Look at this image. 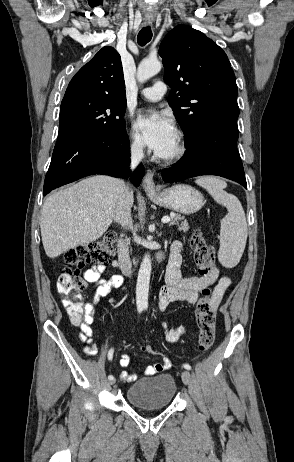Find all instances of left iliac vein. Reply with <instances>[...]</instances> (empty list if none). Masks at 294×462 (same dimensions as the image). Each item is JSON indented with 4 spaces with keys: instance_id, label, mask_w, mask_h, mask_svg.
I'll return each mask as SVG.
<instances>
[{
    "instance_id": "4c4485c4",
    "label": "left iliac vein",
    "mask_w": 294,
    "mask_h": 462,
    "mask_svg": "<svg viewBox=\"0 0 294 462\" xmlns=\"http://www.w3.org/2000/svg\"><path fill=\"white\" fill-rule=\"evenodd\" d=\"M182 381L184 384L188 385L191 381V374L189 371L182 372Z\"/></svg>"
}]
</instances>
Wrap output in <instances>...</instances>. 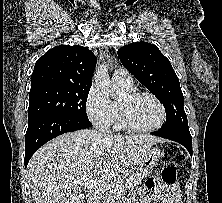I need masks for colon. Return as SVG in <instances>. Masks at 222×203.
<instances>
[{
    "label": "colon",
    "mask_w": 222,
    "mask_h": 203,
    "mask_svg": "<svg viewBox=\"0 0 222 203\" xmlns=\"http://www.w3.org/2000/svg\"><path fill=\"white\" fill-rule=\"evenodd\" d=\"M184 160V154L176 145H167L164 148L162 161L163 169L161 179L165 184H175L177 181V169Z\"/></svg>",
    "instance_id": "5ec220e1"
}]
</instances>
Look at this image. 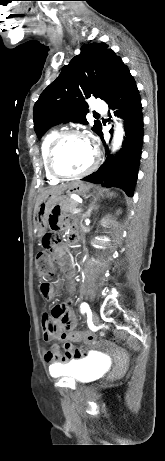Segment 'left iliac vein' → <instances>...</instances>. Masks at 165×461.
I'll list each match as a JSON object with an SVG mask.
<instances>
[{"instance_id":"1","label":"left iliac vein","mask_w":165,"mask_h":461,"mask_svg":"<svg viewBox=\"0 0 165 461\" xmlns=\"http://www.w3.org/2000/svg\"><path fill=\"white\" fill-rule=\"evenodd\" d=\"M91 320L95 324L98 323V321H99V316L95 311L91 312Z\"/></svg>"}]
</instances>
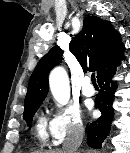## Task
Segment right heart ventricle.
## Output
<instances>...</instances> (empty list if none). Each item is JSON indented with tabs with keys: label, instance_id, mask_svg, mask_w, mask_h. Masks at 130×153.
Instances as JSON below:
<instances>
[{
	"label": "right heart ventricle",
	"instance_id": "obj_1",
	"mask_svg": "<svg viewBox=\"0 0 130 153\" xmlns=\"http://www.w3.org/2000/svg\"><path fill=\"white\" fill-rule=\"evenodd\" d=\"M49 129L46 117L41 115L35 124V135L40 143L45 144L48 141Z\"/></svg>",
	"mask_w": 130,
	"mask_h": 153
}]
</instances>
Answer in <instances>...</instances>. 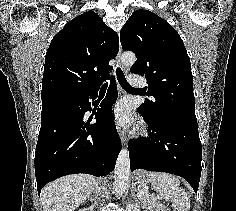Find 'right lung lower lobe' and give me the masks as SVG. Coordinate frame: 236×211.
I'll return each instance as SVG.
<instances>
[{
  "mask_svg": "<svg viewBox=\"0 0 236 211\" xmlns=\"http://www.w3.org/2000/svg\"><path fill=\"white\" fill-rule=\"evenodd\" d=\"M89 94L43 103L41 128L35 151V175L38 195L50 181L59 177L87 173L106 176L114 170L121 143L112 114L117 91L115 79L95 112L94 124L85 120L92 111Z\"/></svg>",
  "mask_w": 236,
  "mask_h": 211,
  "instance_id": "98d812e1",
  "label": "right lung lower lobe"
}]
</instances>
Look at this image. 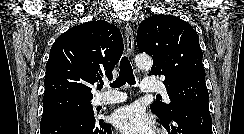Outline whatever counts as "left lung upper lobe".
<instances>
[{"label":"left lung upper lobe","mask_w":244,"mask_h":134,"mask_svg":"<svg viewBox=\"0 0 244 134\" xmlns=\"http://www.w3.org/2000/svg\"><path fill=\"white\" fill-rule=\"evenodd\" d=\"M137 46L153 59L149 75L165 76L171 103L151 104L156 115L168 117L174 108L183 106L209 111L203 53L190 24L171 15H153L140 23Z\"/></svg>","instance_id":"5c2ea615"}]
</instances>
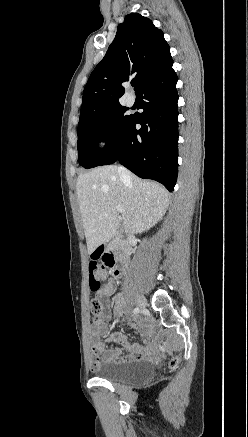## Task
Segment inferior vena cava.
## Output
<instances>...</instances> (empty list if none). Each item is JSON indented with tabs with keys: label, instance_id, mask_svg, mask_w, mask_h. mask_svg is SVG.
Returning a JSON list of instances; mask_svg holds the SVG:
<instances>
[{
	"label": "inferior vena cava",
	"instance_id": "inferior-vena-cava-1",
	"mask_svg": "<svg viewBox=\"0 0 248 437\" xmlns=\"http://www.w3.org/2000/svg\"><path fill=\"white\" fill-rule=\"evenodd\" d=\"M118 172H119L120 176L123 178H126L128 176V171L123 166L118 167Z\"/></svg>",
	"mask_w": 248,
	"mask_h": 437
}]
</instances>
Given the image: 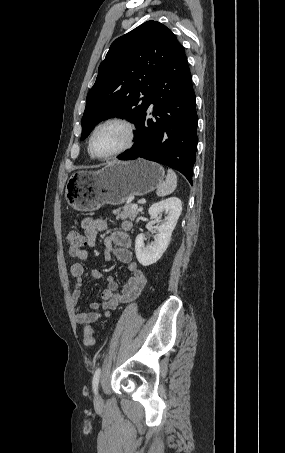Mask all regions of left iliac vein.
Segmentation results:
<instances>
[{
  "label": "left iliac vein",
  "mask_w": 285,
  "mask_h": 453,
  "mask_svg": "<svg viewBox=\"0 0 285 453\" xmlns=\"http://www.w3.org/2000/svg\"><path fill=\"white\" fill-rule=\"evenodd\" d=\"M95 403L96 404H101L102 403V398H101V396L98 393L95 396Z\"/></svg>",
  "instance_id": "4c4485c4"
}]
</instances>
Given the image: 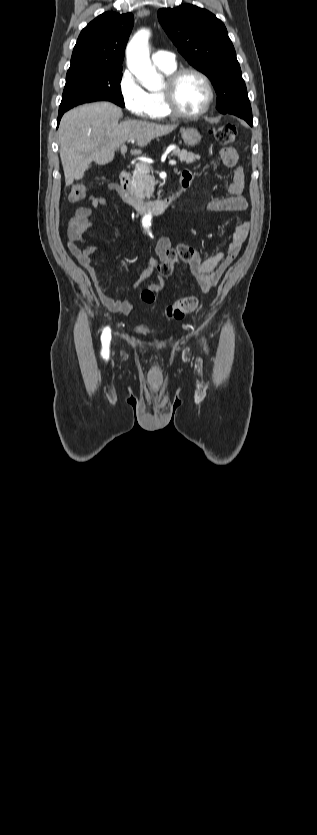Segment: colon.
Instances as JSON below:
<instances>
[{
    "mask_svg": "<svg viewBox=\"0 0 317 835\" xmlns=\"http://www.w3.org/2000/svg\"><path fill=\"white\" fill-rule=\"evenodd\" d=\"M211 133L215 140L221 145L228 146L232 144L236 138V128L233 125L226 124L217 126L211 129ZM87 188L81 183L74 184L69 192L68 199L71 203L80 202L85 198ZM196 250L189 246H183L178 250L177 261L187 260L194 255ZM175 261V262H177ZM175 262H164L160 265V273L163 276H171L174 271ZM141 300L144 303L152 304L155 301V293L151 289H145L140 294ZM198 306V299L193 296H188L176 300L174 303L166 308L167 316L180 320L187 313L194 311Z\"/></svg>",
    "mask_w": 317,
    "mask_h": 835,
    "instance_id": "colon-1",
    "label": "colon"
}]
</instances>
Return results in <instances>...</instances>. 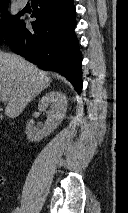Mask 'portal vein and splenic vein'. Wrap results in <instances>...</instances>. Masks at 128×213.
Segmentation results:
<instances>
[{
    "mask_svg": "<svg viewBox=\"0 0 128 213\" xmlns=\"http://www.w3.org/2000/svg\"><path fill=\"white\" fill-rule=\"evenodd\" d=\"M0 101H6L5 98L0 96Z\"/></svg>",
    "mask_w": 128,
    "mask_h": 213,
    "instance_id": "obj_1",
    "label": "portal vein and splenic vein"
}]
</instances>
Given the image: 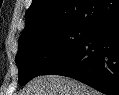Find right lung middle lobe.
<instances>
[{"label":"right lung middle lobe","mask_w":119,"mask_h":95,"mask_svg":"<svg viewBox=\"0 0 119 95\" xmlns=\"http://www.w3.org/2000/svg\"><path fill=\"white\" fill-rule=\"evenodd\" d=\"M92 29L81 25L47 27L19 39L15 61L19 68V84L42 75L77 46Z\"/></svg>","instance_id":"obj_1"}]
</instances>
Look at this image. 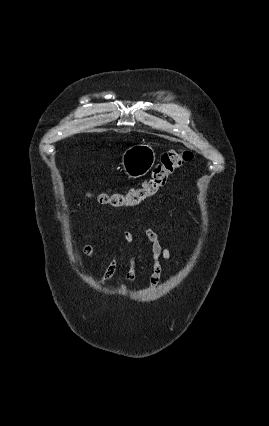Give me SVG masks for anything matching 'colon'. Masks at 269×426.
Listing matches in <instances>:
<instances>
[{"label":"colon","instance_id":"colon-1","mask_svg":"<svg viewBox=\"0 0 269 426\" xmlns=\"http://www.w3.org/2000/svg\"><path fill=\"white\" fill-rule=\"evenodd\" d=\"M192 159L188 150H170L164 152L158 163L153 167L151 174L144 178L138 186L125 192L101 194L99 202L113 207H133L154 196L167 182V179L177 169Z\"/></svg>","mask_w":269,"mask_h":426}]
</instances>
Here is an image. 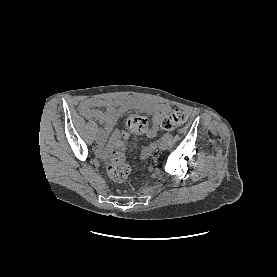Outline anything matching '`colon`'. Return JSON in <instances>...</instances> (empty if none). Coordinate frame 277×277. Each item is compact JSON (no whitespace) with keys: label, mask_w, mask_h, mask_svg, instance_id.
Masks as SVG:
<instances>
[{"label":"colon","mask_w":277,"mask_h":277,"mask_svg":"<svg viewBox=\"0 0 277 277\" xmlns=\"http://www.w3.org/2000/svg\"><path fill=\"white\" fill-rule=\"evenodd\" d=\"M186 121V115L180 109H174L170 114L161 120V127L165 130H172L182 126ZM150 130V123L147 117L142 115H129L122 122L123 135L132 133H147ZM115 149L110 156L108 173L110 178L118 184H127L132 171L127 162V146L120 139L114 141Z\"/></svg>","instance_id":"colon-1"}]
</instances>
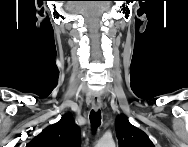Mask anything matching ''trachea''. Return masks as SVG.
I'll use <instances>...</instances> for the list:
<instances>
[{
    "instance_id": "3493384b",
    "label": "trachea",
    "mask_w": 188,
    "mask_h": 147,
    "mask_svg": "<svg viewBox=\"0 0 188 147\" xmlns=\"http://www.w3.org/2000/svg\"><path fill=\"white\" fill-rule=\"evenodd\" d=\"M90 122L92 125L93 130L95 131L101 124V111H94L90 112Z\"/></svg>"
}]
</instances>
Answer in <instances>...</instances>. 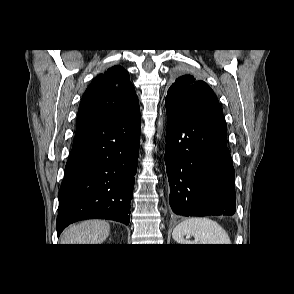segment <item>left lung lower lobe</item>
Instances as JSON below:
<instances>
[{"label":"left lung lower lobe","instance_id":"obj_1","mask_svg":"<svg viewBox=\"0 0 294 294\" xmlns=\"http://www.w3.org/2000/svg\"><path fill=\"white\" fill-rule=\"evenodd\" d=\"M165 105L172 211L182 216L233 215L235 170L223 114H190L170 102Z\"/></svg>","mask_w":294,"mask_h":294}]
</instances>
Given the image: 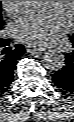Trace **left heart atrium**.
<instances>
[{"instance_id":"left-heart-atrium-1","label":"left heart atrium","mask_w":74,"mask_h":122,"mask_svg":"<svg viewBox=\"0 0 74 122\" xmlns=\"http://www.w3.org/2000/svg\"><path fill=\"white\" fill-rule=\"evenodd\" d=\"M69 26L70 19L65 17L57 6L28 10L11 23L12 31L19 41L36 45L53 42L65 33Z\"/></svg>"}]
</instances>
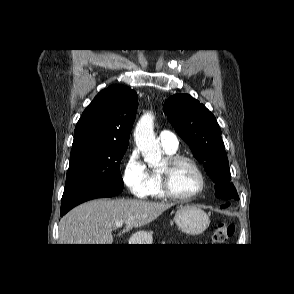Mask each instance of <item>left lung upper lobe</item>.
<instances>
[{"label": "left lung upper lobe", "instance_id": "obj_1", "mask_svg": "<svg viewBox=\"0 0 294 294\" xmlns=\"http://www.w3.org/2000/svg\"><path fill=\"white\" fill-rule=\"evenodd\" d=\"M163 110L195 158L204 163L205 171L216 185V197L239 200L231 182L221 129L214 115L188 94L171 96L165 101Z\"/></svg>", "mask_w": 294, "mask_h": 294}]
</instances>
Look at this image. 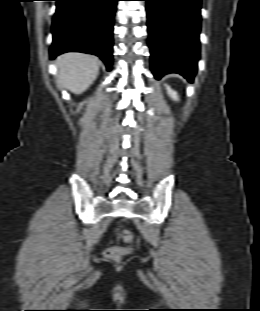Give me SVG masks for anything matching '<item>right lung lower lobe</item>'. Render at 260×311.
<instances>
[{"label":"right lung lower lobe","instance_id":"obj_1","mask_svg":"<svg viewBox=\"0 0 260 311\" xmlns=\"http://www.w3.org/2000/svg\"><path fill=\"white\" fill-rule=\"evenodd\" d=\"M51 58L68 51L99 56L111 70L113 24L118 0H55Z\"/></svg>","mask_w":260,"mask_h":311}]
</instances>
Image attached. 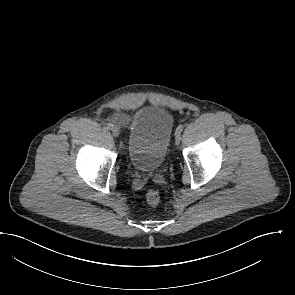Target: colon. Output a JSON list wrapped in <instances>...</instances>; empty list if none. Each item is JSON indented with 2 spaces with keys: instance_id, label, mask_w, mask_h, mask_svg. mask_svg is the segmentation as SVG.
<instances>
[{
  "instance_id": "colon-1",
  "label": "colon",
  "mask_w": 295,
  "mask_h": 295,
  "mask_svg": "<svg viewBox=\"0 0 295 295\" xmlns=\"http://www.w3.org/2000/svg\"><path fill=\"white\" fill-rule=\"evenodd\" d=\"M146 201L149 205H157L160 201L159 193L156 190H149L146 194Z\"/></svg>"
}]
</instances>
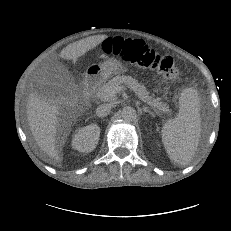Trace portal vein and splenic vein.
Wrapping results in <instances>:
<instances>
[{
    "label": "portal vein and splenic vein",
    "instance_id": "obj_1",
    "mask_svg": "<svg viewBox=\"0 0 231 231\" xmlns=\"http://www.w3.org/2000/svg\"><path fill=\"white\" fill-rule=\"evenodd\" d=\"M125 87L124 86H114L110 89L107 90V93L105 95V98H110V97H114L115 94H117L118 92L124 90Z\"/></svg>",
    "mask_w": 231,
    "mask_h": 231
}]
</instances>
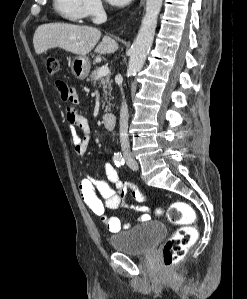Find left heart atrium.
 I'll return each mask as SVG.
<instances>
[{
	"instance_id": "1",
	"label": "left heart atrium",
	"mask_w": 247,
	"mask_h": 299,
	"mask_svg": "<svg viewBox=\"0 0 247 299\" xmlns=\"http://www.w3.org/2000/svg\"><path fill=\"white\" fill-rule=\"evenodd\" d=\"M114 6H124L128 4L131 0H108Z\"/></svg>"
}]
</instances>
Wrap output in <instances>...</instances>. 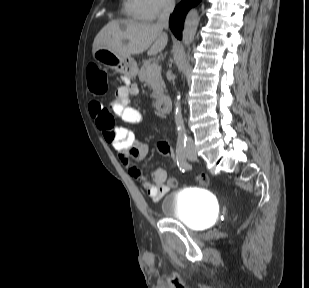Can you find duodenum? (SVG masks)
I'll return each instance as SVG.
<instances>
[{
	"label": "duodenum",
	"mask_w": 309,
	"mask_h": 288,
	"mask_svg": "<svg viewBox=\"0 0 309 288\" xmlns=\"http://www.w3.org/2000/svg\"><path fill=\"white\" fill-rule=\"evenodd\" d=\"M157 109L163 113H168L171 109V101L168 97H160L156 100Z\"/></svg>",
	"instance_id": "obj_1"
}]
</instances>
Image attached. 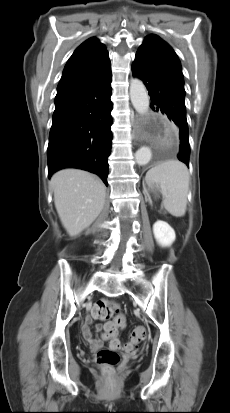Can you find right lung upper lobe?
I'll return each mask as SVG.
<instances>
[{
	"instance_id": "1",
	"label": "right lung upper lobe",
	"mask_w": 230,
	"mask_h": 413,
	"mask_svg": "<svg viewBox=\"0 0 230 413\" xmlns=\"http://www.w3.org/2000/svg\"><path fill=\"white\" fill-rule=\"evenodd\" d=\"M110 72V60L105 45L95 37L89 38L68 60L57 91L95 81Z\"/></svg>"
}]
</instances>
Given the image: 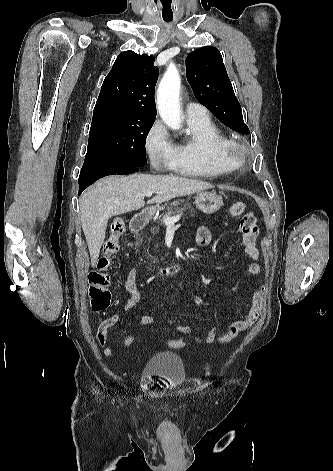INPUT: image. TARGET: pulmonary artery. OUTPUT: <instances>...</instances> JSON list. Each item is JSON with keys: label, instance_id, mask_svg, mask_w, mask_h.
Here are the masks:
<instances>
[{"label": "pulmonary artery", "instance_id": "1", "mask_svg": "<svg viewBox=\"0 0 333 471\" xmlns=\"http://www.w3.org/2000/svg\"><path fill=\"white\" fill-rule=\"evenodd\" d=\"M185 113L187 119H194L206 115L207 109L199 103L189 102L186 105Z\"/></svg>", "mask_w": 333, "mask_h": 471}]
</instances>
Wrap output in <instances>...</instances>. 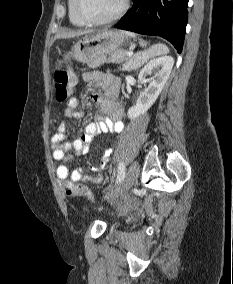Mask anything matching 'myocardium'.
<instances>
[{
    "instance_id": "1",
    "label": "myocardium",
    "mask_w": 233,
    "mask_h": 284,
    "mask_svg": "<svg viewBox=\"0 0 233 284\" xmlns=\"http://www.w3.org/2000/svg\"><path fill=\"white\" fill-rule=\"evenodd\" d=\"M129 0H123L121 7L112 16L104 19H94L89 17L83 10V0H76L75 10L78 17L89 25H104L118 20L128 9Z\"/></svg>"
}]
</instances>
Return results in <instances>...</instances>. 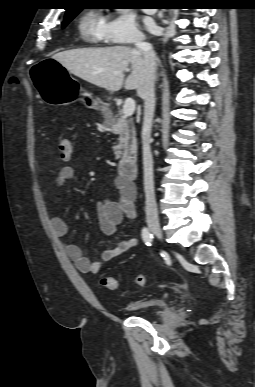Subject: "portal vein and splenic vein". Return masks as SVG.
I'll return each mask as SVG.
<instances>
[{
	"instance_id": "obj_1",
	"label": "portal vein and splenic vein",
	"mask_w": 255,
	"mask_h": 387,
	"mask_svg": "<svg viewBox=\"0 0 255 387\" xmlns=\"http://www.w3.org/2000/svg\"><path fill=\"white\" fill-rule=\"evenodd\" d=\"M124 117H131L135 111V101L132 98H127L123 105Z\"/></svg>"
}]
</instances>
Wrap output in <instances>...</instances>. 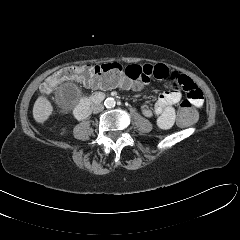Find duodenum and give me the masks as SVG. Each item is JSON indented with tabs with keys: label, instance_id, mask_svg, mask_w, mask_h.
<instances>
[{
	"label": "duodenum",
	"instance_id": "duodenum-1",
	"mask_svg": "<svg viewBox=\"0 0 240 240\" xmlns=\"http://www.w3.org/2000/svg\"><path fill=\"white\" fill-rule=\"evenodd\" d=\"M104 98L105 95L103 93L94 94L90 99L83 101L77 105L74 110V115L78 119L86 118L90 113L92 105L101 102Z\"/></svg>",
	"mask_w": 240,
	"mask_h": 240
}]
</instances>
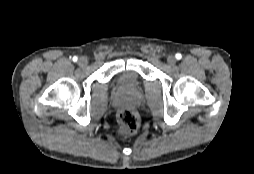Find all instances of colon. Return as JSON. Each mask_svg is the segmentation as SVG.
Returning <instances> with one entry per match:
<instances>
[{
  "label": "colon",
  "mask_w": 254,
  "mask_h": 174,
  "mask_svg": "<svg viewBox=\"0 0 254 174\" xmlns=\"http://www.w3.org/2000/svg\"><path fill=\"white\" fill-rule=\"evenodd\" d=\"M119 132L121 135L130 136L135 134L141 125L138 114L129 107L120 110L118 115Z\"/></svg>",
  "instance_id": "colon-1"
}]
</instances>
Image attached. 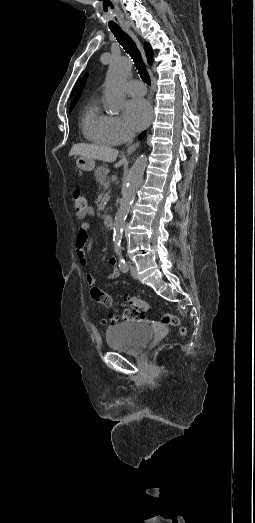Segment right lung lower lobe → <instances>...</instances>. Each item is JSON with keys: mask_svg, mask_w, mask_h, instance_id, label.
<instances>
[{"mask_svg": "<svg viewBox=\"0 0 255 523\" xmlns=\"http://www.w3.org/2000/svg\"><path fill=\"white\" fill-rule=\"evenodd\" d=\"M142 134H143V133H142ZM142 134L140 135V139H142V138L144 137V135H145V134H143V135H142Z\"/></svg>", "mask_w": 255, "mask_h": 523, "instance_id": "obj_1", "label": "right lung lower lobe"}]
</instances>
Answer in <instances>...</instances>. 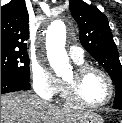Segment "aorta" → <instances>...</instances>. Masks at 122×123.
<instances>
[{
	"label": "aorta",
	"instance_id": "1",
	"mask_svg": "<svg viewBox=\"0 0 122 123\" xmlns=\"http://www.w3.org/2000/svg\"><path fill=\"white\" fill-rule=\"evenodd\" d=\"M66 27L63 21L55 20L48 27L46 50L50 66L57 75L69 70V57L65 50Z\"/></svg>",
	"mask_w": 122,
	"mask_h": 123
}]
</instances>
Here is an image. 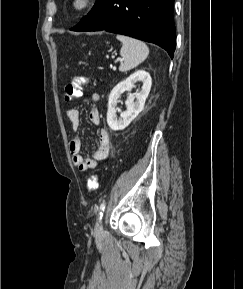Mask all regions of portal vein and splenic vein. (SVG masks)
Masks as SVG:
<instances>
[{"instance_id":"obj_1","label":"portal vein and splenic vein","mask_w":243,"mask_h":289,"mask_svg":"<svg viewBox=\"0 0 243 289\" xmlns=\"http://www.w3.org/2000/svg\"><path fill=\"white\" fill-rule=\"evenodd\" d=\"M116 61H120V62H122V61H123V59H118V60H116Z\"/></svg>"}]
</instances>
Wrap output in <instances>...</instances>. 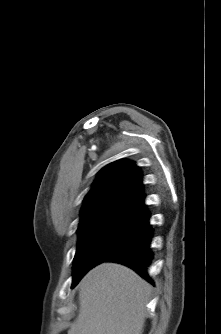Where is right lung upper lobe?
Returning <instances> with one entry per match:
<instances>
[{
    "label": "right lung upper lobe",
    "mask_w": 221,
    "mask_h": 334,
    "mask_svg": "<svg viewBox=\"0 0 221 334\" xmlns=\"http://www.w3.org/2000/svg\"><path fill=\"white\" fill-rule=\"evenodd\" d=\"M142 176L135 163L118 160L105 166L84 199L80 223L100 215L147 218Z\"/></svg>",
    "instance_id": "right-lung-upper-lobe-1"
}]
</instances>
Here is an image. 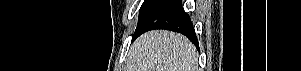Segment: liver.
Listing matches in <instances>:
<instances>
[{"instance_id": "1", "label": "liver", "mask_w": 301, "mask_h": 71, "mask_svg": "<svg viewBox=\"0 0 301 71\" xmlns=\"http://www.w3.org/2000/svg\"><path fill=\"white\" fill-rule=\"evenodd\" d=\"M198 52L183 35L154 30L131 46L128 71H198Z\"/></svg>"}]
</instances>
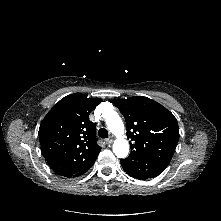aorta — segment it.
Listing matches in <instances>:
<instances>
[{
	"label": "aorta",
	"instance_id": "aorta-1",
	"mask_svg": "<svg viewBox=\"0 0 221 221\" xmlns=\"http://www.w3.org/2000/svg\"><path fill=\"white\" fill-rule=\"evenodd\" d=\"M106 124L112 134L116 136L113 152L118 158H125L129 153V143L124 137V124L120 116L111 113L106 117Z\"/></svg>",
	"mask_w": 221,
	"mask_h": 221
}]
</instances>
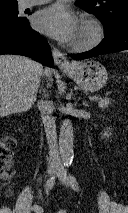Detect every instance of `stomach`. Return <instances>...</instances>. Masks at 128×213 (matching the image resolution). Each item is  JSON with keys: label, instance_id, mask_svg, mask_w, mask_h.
# # # # #
→ **Assignment**: Each line from the one that holds "aorta — segment it." through the final line of the data must be retyped exactly; the pictures must not appear.

→ **Written response**:
aorta — segment it.
Listing matches in <instances>:
<instances>
[{
	"label": "aorta",
	"instance_id": "aorta-1",
	"mask_svg": "<svg viewBox=\"0 0 221 221\" xmlns=\"http://www.w3.org/2000/svg\"><path fill=\"white\" fill-rule=\"evenodd\" d=\"M106 124L112 134L116 136L113 152L118 158H125L129 153V143L124 137V124L120 116L111 113L106 117Z\"/></svg>",
	"mask_w": 221,
	"mask_h": 221
}]
</instances>
Detect every instance of `stomach`. Return <instances>...</instances>. Masks at 128×213 (matching the image resolution). Each item is  JSON with keys: label, instance_id, mask_svg, mask_w, mask_h.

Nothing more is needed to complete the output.